A senadora e ex-presidenciável Simone Tebet (MDB) durante discurso em que anunciou apoio a Luiz Inácio Lula da Silva (PT) - Bruno Santos - 5.set.22/Folhapress

Tebet também discrepou do apoio acanhado e desgostoso do quarto colocado ao ex-presidente. Escolheu data certeira para seu anúncio, o aniversário da constituição. Fez discurso de estadista, no qual reivindica a igualdade salarial entre os gêneros. Sua firmeza beneficiou Lula, mas também a catapultou a figura nacional —além de cacifá-la para um ministério.

No circuito de governadorias também teve mulheres bombando. Deu Fátima Bezerra no Rio Grande do Norte, e haverá uma governadora em Pernambuco, seja Raquel Lyra ou Marília Arraes. Mas é só. Os demais estados serão governados por senhores, que também reafirmaram seu controle sobre o parlamento.

Embora crescendo de 77 para 91 cadeiras, a representação feminina seguirá indigente: 17,7% da Câmara. Isso apesar da cota partidária para candidatas. Alagoas, Amazonas, Paraíba e Tocantins só elegeram homens.

As poucas chegando em Brasília não chegam unidas. As urnas chancelaram tipos bem distintos de parlamentares femininas. Uma é a das senhoras tradicionalistas, vistosas e orgulhosas nesses anos Bolsonaro, que lançaram uma campanha "Mulheres com Bolsonaro". São as que aceitam e até celebram a liderança masculina.

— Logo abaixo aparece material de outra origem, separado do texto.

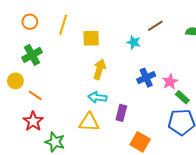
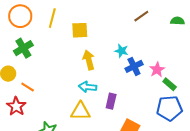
orange circle: (30, 22) -> (20, 16), size x1.5
cyan star: (134, 42) -> (121, 51), moved
yellow arrow: (99, 69) -> (89, 60), turned -30
red star: (33, 121) -> (16, 106), moved

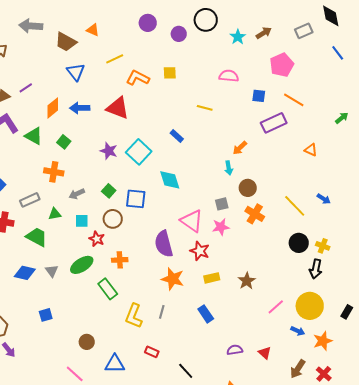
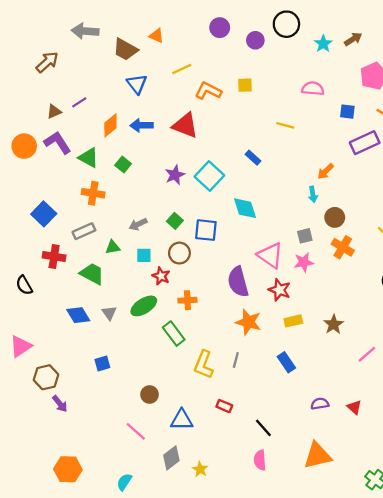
purple star: (109, 151) -> (175, 175), turned 30
orange cross: (54, 172) -> (93, 193), moved
blue diamond: (25, 273) -> (78, 315), turned 45

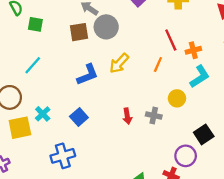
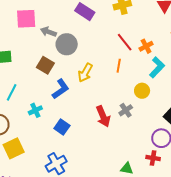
brown square: (79, 32) -> (45, 65), moved, turned -36
cyan cross: (43, 114) -> (35, 110), moved, turned 32
red arrow: (127, 116) -> (103, 116), size x1.5
gray cross: (154, 116) -> (126, 110), turned -32

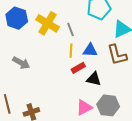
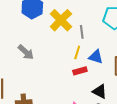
black triangle: (94, 79) -> (100, 91), moved

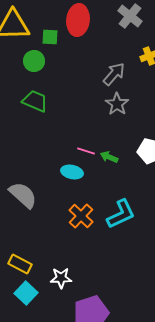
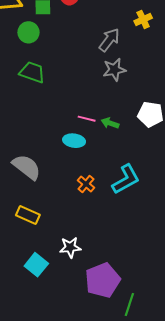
gray star: (117, 104) -> (114, 70), turned 30
orange cross: (81, 216) -> (86, 184), size x0.7
yellow rectangle: (20, 264) -> (28, 215), moved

Elegeu-se Damares Alves, que comeu o pão que o diabo amassou para garantir candidatura, mas atingiu a benção da cadeira senatorial. Carla Zambelli, a que se casou na igreja e na maçonaria, fez o segundo contingente de votos nas urnas paulistas. Ficou na frente até do 03, que repetiu seu apelido doméstico na colocação entre os mais votados.

À estirpe pertencem a reeleita Bia Kicis, a mais votada no Distrito Federal, como a senhora Moro, apesar de suas impropriedades residencial (estrangeira no estado) e moral (o vídeo do pastel).

O PL, partido do presidente, elegeu 17 ladies desse naipe. Mas o PT tampouco pode se gabar de supremacia: cravou exato mesmo número. Contada a coalizão com o PCdoB melhora, mas não muito, e chega a 21 deputadas.

O contingente à esquerda é clivado. Embora todas se digam preocupadas com tudo, há uma diferenciação geracional. Há as que privilegiam a agenda redistributiva, como Luiza Erundina e Benedita da Silva. Já as deputadas mais jovens, sobretudo as do PSOL, sublinham a agenda identitária.

Este campo, de outro lado, produziu um marco histórico. É por seu ineditismo. Erika Hilton, do PSOL paulistano, e Duda Salabert, do PDT mineiro, serão as primeiras mulheres trans na Câmara dos Deputados.

Ambas são muito articuladas, preparadas para o cargo e não se limitarão a questões de gênero. Mas, independentemente de seu foco e desempenho, farão enorme diferença no parlamento. Seu simples comparecimento ao trabalho será toda uma política da presença. O que indica que a malfadada ideologia de gênero não sairá de pauta, pois as reações preconceituosas, inclusive de mulheres, são líquidas, certas e, não custa lembrar, inconstitucionais.